If you only have singlebyte characters in your input (for example [a-z][A-Z][0-9]) you can also get away with a very nice and short Perl solution:
#!/usr/bin/env perl
use strict;
use warnings;
$_ = reverse <>;
print;
Or as a command-line one-liner:
perl -pe '$_ = reverse'
[Skip the rest of this post if you are not interested in reversing any kind of UTF characters.]
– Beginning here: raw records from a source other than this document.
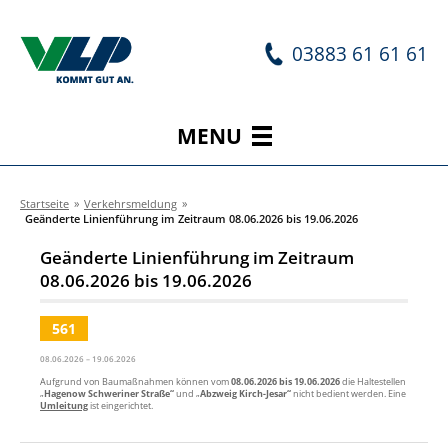
03883 61 61 61
MENU
Startseite
»
Verkehrsmeldung
»
Geänderte Linienführung im Zeitraum 08.06.2026 bis 19.06.2026
Geänderte Linienführung im Zeitraum
08.06.2026 bis 19.06.2026
561
08.06.2026 – 19.06.2026
Aufgrund von Baumaßnahmen können vom
08.06.2026 bis 19.06.2026
die Haltestellen
„
Hagenow
Schweriner Straße“
und „
Abzweig Kirch-Jesar“
nicht bedient werden. Eine
Umleitung
ist eingerichtet.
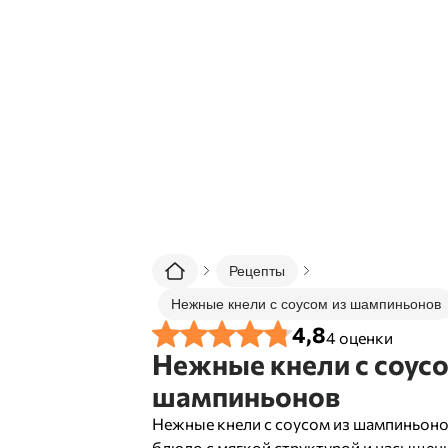
Рецепты
Нежные кнели с соусом из шампиньонов
4,8
4
оценки
Нежные кнели с соусо
шампиньонов
Нежные кнели с соусом из шампиньоно
блюдо с мягкой структурой и насыще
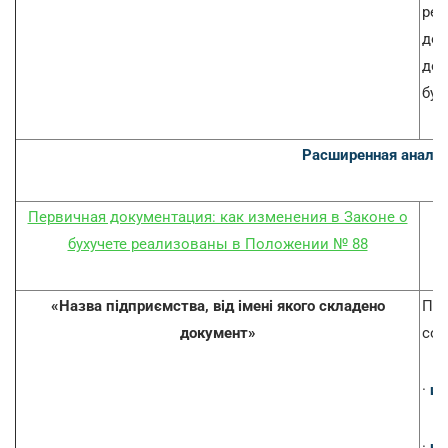
рек
дол
док
бух
Расширенная аналит
Первичная документация: как изменения в Законе о
бухучете реализованы в Положении № 88
«Назва підприємства, від імені якого складено
По 
документ»
сод
·
ин
·
на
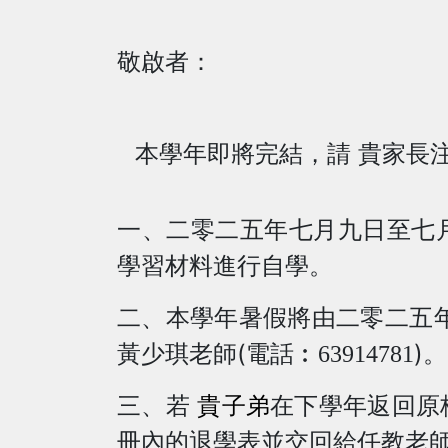
敬啟者：
本學年即將完結，請
貴家長
一、二零二五年七月九日至七
學習材料進行自學。
二、本學年暑假將由二零二五
(
)
黃少琪老師
電話︰
63914781
。
三、若
貴子弟
在下學年返回原
冊內的退學表並交回給任教老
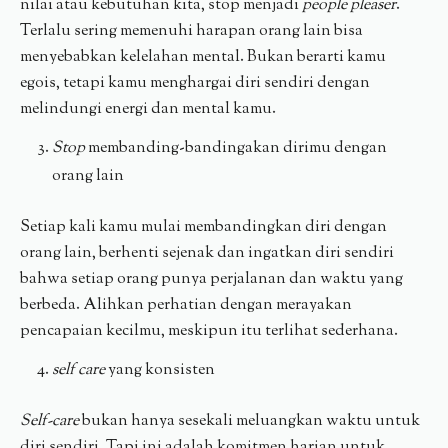
nilai atau kebutuhan kita, stop menjadi
people pleaser
.
Terlalu sering memenuhi harapan orang lain bisa
menyebabkan kelelahan mental. Bukan berarti kamu
egois, tetapi kamu menghargai diri sendiri dengan
melindungi energi dan mental kamu.
Stop
membanding-bandingakan dirimu dengan
orang lain
Setiap kali kamu mulai membandingkan diri dengan
orang lain, berhenti sejenak dan ingatkan diri sendiri
bahwa setiap orang punya perjalanan dan waktu yang
berbeda. Alihkan perhatian dengan merayakan
pencapaian kecilmu, meskipun itu terlihat sederhana.
self care
yang konsisten
Self-care
bukan hanya sesekali meluangkan waktu untuk
diri sendiri. Tapi ini adalah komitmen harian untuk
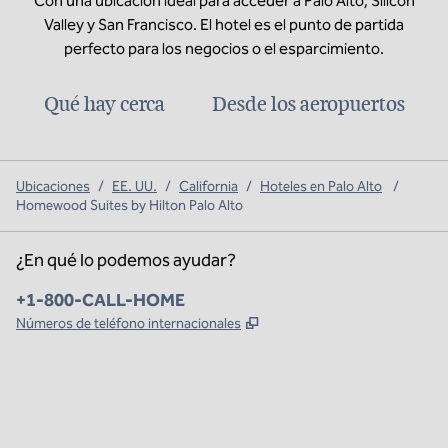
Con una ubicación ideal para acceder a Palo Alto, Silicon
Valley y San Francisco. El hotel es el punto de partida
perfecto para los negocios o el esparcimiento.
Qué hay cerca
Desde los aeropuertos
Ubicaciones
/
EE. UU.
/
California
/
Hoteles en Palo Alto
/
Homewood Suites by Hilton Palo Alto
¿En qué lo podemos ayudar?
Teléfono:
+1-800-CALL-HOME
,
Abre una pestaña nueva
Números de teléfono internacionales
x
facebook
instagram
,
Abre una pestaña nueva
,
Abre una pestaña nueva
,
Abre una pestaña nueva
The pitfall (or: “what I have learned today ) is that this fails to a different degree if the string contains multibyte UTF characters like ä, é, ợ, đ
etc.
For the more simple things like Käse, résumé
etc. it seems to be sufficient to explicitly set the stdin mode to “utf8” with
binmode STDIN, ':utf8';
With this modification, the Perl script from above produces correctly esäK
and émusér
.
But with more “sophisticated” strings like Rượu đế
this is not enough.
So far the only solutions I have found to work with any kind of strings are these:
1) — Splitting the string with the \X
special (“Match Unicode eXtended grapheme cluster”):
#!/usr/bin/env perl
use strict;
use warnings;
binmode STDIN, ':utf8';
$_ = join('', reverse <> =~ /\X/g);
print;
From perldoc.perl.org
2) — Or using the Unicode::GCString module and reversing the result as list:
#!/usr/bin/env perl
use strict;
use warnings;
use Unicode::GCString;
binmode STDIN, ':utf8';
my $str = Unicode::GCString->new(<>);
$_ = join '', reverse @{ $str->as_arrayref };
print;
From Stack Overflow
As test case I have used the nice Vietnamese word Rượu đế
, found in a related discussion on perlmonks.org.
The correct reverse string is ếđ uợưR
.
Depending on the used technique, I’ve seen two different wrong results:
-
ÌÌeÄ u£ÌÌoÌuR
when using the multibyte incompatible script at the top of this post, and -
́̂eđ ựơuR
when only setting the binmode to utf8.
If you want to try the scripts above:
All the scripts are written to be used in a KM Shell Script action with input from a variable (stdin), as shown in the screenshot at the top.
You should also set the output to a (non-local) variable, because the KM Shell Script Results window doesn’t show all characters correctly. (At least on my computer.)
Edit/PS:
If you want to test a script with the Vietnamese test string, you have to copy it from the following line (do not copy one of the inline instances in the text!) :
Rượu đế
Although the string looks different here, this will maintain the original composition of the characters. Once you paste the string into a Unicode-compliant editor (and using a compliant font) on your computer it will again look like “ Rượu đế ”, but with the correct composition.
Alternatively you can copy the string from inside this macro.